Ready to go? Let’s get our helmets on and do this before the buzz wears off and I lose my courage. Revving bikes, passing joints, Colorado in our noses, lungs, and heads. My heart pounding, a tunnel through the trees. You can’t turn around. Twenty years later dreaming about that ride still wakes me up at night.
So may places… It was like nobody had ever been there before. A dry creek bed up to the top of a mountain, a lake, bright yellow spring flowers, clear, clear water, greenish, brownish reflecting trees and rocks and snow in July. Blessed to see it, to take one photo, to share it – Danny Middleton you fucking asshole. Thank god there’s a photo. At least one fucking photo.
Who will I look up when I go back to Durango? Fuck. If I go back to Durango? What’s in Durango for me? Nothing but old dreams and no proof, no one to reminisce or relive with. Maybe, yeah, I know my way around – there was my old apartment, and another time I lived across the river over there. This is the grocery store I went to. They had good sushi sometimes, well as good as it’s going to be. I was lonely in that bar over there, that one too. Danny’s bar was there on the corner. They had bands sometimes. I never met any girls there, well, Terri. Anyway…

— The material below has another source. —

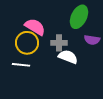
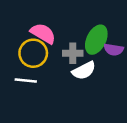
green ellipse: (79, 17) -> (96, 40), moved
white semicircle: (68, 57) -> (84, 71), turned 132

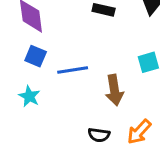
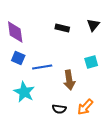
cyan star: (29, 96) -> (24, 92), moved, size x1.5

Life is so stupid. I remember riding our bikes up 550 heading north, past the valley and going up, sun to our right and behind us. I’m following – mostly because I’m somehow less stupid. You’re in front leaning back on the bike, feet outstretched spread-eagle, top gear, full throttle, uphill. It’s cold and warm at the same time. The sun is on your back. I see the black seat, the orange rear fender, the license plate dirty, the light broken. I remember we’d go all the way to Silverton. It would take an hour, then we’d tank up, smoke some, eat a sandwich or something and then ride into the woods. No map, no compass, no cell phones, nothing but jackets a knife or two, some rope and a trail. Stupid. Beautiful. Hours, slowly. Sometimes I fell, sometimes it rained. Sometimes I was scared of what we were trying to do but I did it because I didn’t know what else I’d do if I didn’t.

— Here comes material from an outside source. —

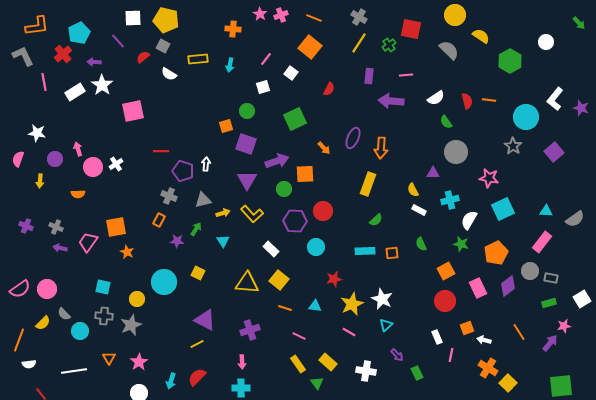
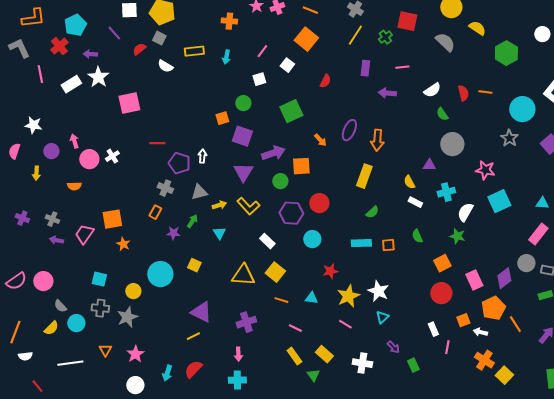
purple arrow: (391, 101) -> (387, 93), size x0.7
orange pentagon: (496, 253) -> (493, 308), moved
yellow semicircle: (43, 323) -> (51, 328), moved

Do you remember that ski jump where we flew over that blind ridge, caught air and then shot over and across the green trail that was going down? Fuck. I still have nightmares about that one too. I don’t know how fast we went. In my dream or memory or whatever it is, I remember how we tucked, got speed, shot around, took a last look between the trees to see the crossing trail hoping it was clear – but it was already too late – then launched ourselves over. So fast, so fast. Any mistake, anything out of the ordinary and that’s it… and silence on the lift back up. Pass the pipe. Want to get some pizza? No, let’s do that again, this time over the bumps off course and through the trees. Fuck it. Grace and lightness I worked so hard for, struggled for and never had. Meet my force, push and focus on nothing else. Give me your two minutes of adrenaline straight down, nothing to think about except the next bump, ridge, patch of ice or powder, ditch, trees, more trees, rocks… release control and let the skis run. Sure Danny, I’ll follow you. Sure. Fuck it.

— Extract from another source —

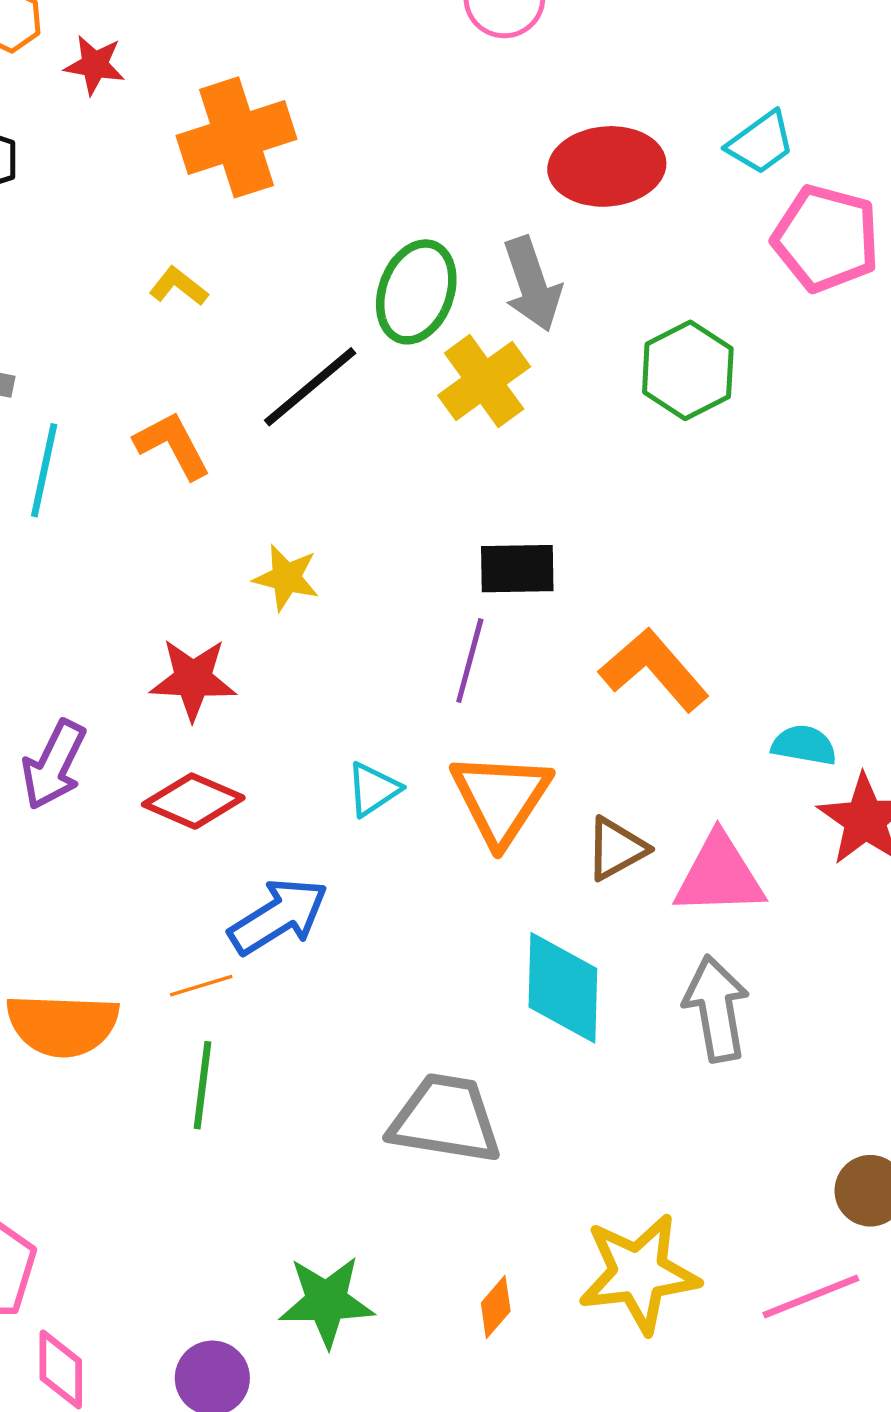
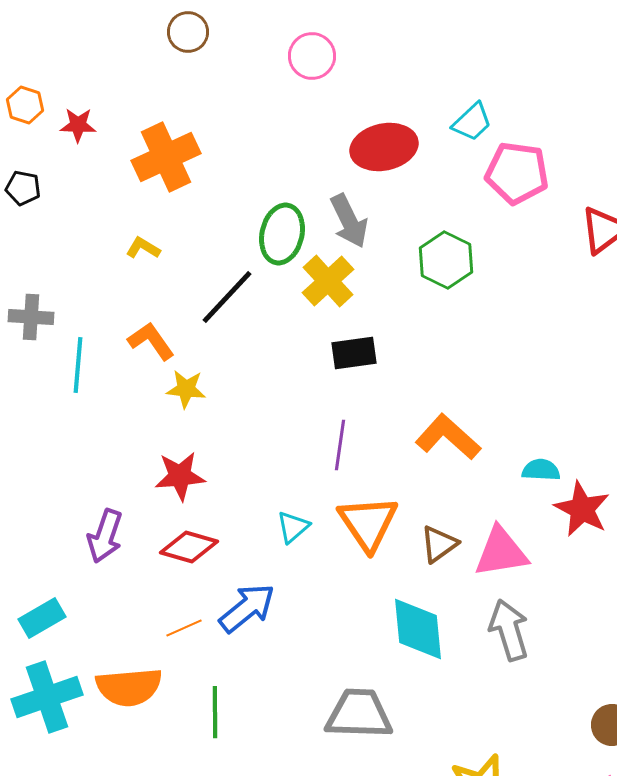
black rectangle: (517, 569) -> (354, 353), moved
yellow star: (286, 578) -> (186, 389), moved
orange line: (201, 986) -> (184, 628), moved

Denny’s at three AM? Why not? We’re about drunk and it’s just there on the way. It will be better to eat something before going to sleep. Want to ski tomorrow? That was a good band. Thanks for letting me in.
Danny Middleton died in 2009 in a fire in his apartment. The last time I saw him was in 2001. I moved to London in 2002, then back to Savannah in 2004. I learned about his death from Google in 2013 before a trip out west with my (now) wife.